If you’re aged between 50 and 74, you will receive a free at-home bowel cancer screening kit in the mail every two years. 

When you receive your free screening kit in the mail, do it, even if you feel well. Often bowel cancer shows no symptoms, so it is important to do the test to find bowel cancer early. This simple test could save your life.




Why you should do the test 

Bowel cancer takes the lives of three Aboriginal and/or Torres Strait Islander peoples each week. However, if found early, most bowel cancers can be treated successfully.

4 out of 5 eligible Aboriginal and/or Torres Strait Islander peoples may be missing out on doing the simple at-home screening kit. The test saves lives and will help keep our communities strong.

Indigenous Hip Hop Projects came together with Menzies School of Health Research and the Department of Health on Larrakia country in Darwin to make this music message about taking the bowel screening test. 

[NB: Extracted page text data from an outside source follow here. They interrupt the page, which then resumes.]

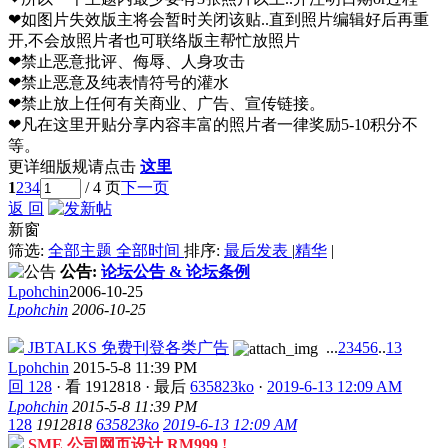
❤如图片失效版主将会暂时关闭该贴..直到照片编辑好后再重
开,不会放照片者也可联络版主帮忙放照片
❤禁止恶意批评、侮辱、人身攻击
❤禁止恶意及纯表情符号的灌水
❤禁止放上任何有关商业、广告、宣传链接。
❤凡在这里开贴分享内容丰富的照片者一律奖励5-10积分不
等。
更详细版规请点击
这里
1
2
3
4
/ 4 页
下一页
返 回
新窗
筛选:
全部主题
全部时间
排序:
最后发表
|
精华
|
公告:
论坛公告 & 论坛条例
Lpohchin
2006-10-25
Lpohchin
2006-10-25
JBTALKS 免费刊登各类广告
...
2
3
4
5
6
..
13
Lpohchin
2015-5-8 11:39 PM
回 128
·
看 1912818
·
最后
635823ko
·
2019-6-13 12:09 AM
Lpohchin
2015-5-8 11:39 PM
128
1912818
635823ko
2019-6-13 12:09 AM
SME 公司网页设计 RM999 !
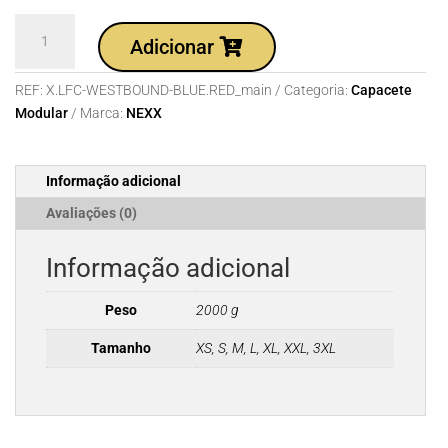
Quantidade
Adicionar
de
Capacete
REF:
X.LFC-WESTBOUND-BLUE.RED_main
Categoria:
Capacete
NEXX
Modular
Marca:
NEXX
X.LFC
WESTBOUND
BLUE.RED
Informação adicional
Avaliações (0)
Informação adicional
Peso
2000 g
Tamanho
XS, S, M, L, XL, XXL, 3XL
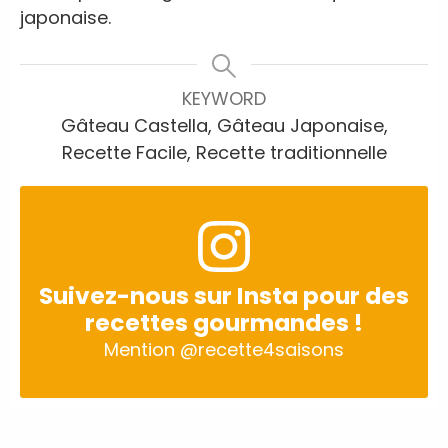
japonaise.
KEYWORD
Gâteau Castella, Gâteau Japonaise,
Recette Facile, Recette traditionnelle
Suivez-nous sur Insta pour des
recettes gourmandes !
Mention
@recette4saisons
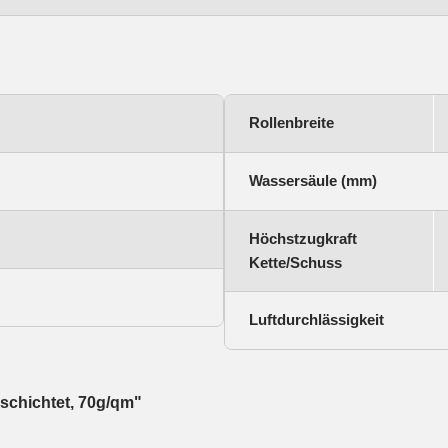
Rollenbreite
Wassersäule (mm)
Höchstzugkraft
Kette/Schuss
Luftdurchlässigkeit
eschichtet, 70g/qm"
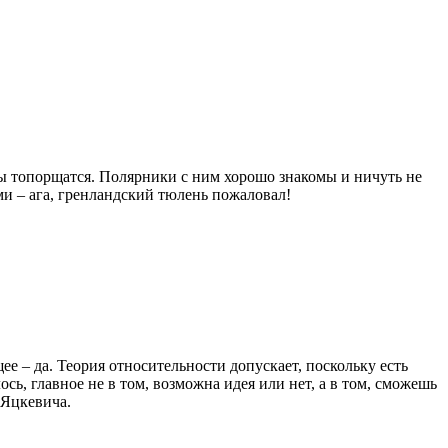
усы топорщатся. Полярники с ним хорошо знакомы и ничуть не
ми – ага, гренландский тюлень пожаловал!
е – да. Теория относительности допускает, поскольку есть
сь, главное не в том, возможна идея или нет, а в том, сможешь
 Яцкевича.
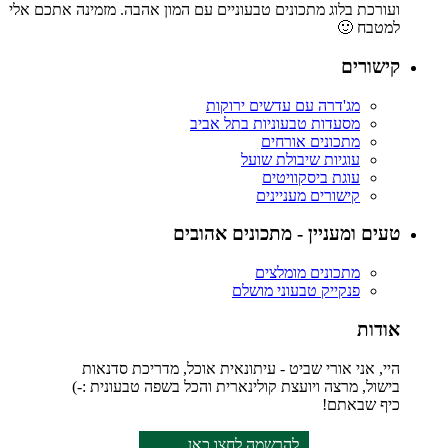
ועורכת בלוג מתכונים טבעוניים עם המון אהבה. מזמינה אתכם אלי
למטבח 🙂
קישורים
מג'דרה עם עדשים ירוקות
מסעדות טבעוניות בתל אביב
מתכונים אורחים
עוגיות שיבולת שועל
עוגת ביסקוויטים
קישורים מעניינים
טעים ומעניין - מתכונים אהובים
מתכונים מומלצים
פנקייק טבעוני מושלם
אודות
היי, אני אורי שביט - עיתונאית אוכל, מדריכת סדנאות
בישול, מרצה ויועצת קולינארית והכל בשפה טבעונית :-)
כיף שבאתם!
להרשמה לחצו כאן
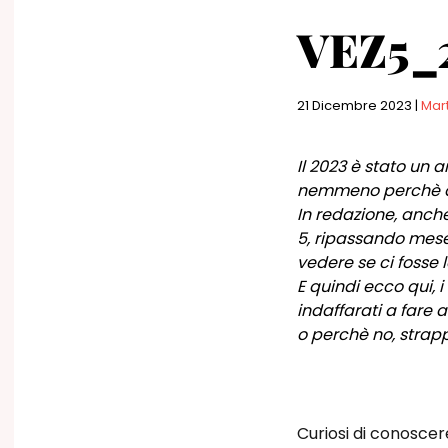
VEZ5_2
21 Dicembre 2023
|
Mar
Il 2023 è stato un
nemmeno perchè avre
In redazione, anch
5, ripassando mese
vedere se ci fosse 
E quindi ecco qui,
indaffarati a fare a
o perchè no, strapp
Curiosi di conoscer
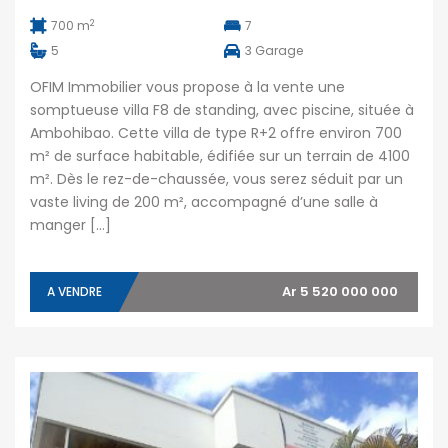
2
700 m
7
5
3
Garage
OFIM Immobilier vous propose à la vente une
somptueuse villa F8 de standing, avec piscine, située à
Ambohibao. Cette villa de type R+2 offre environ 700
m² de surface habitable, édifiée sur un terrain de 4100
m². Dès le rez-de-chaussée, vous serez séduit par un
vaste living de 200 m², accompagné d’une salle à
manger […]
Ar 5 520 000 000
A VENDRE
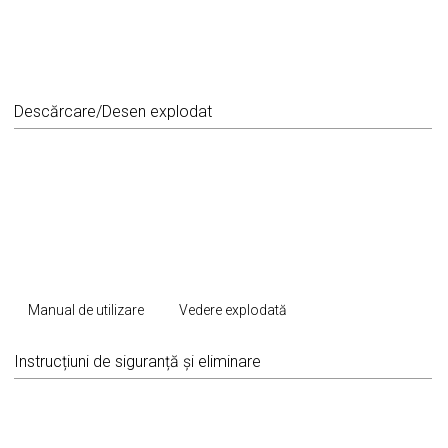
Descărcare/Desen explodat
Manual de utilizare
Vedere explodată
Instrucțiuni de siguranță și eliminare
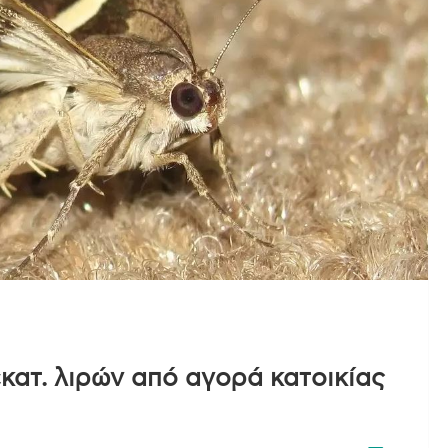
κατ. λιρών από αγορά κατοικίας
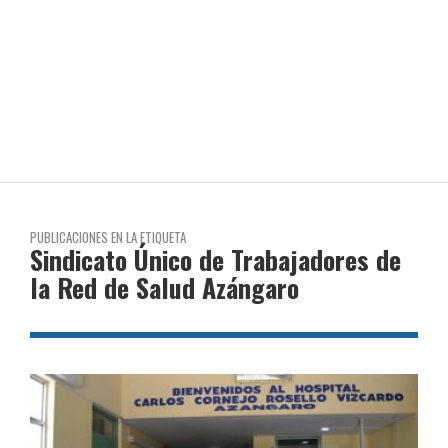
PUBLICACIONES EN LA ETIQUETA
Sindicato Único de Trabajadores de
la Red de Salud Azángaro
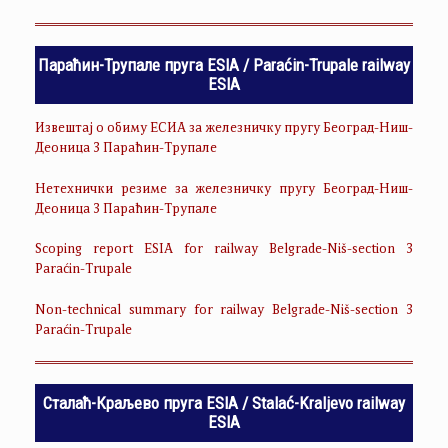
Параћин-Трупале пруга ESIA / Paraćin-Trupale railway
ESIA
Извештај о обиму ЕСИА за железничку пругу Београд-Ниш-
Деоница 3 Параћин-Трупале
Нетехнички резиме за железничку пругу Београд-Ниш-
Деоница 3 Параћин-Трупале
Scoping report ESIA for railway Belgrade-Niš-section 3
Paraćin-Trupale
Non-technical summary for railway Belgrade-Niš-section 3
Paraćin-Trupale
Сталаћ-Краљево пруга ESIA / Stalać-Kraljevo railway
ESIA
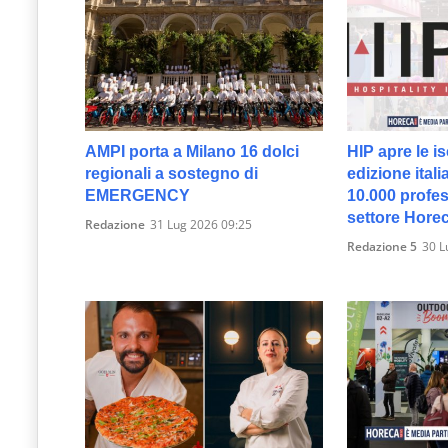
AMPI porta a Milano 16 dolci
HIP apre le is
regionali a sostegno di
edizione itali
EMERGENCY
10.000 profes
settore Hore
Redazione
31 Lug 2026 09:25
Redazione 5
30 L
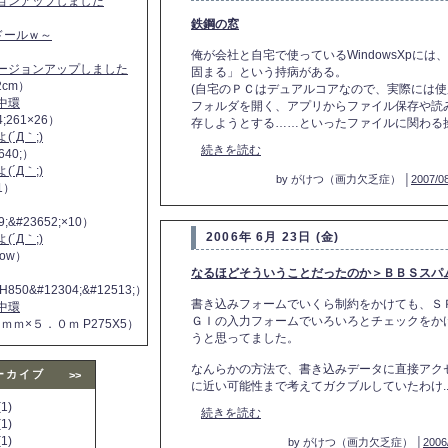
ジョンアップしました
鉄鋼の窓
ヌドールｗ～
俺が会社と自宅で使っているWindowsXpには
バージョンアップしました
固まる」という持病がある。
2cm）
(自宅のＰＣはデュアルコアなので、実際には使用
中環
フォルダを開く、アプリからファイル保存や読
4;261×26）
存しようとする……といったファイルに関わる操作
´Д｀;)
続きを読む
640;）
´Д｀;)
by がけつ（画力欠乏症） │
2007/08
11）
9;&#23652;×10）
2006年 6月 23日 (金)
´Д｀;)
 now）
なるほどそういうことだったのか＞ＢＢＳスパ
H850&#12304;&#12513;）
書き込みフォームでいくら制約をかけても、Ｓ
中環
ＧＩの入力フォームでいろいろとチェックをか
５ｍｍ×５．０ｍ P275X5）
うと思ってました。
なんらかの方法で、書き込みデータに直接アク
ーカイブ
>>
に近い可能性まで考えてガクブルしていたわけ...
1)
続きを読む
1)
1)
by がけつ（画力欠乏症） │
2006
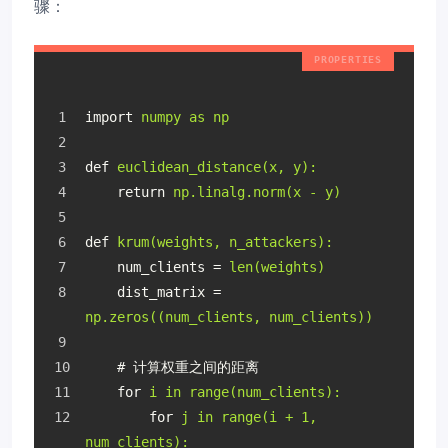
骤：
import
numpy as np
def
euclidean_distance(x, y):
return
np.linalg.norm(x - y)
def
krum(weights, n_attackers):
num_clients
 = 
len(weights)
dist_matrix
 = 
np.zeros((num_clients, num_clients))
    # 计算权重之间的距离
for
i in range(num_clients):
for
j in range(i + 1, 
num_clients):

You might think it’s shame, but it’s a part of life. A simple test could make it right. Take the test. 

Bowel cancer and First Nations Communities




How to do the test 

Screening for bowel cancer involves a simple, hygienic test that can be done at home. 

This test looks for traces of blood in your poo, which could be an early sign of bowel cancer or another health condition. 

It is important to see a doctor if your test result is positive so that you can get the right treatment.  

Watch this video to see how to do the test: 

How to do the test – National Bowel Cancer Screening Program




How to order a new test 

If you’ve lost, misplaced or thrown away your test – don’t worry! People who have been invited to participate in the Program can obtain replacement kits. 

To order a replacement kit, contact the National Cancer Screening Register on 1800 627 701 or you can order online.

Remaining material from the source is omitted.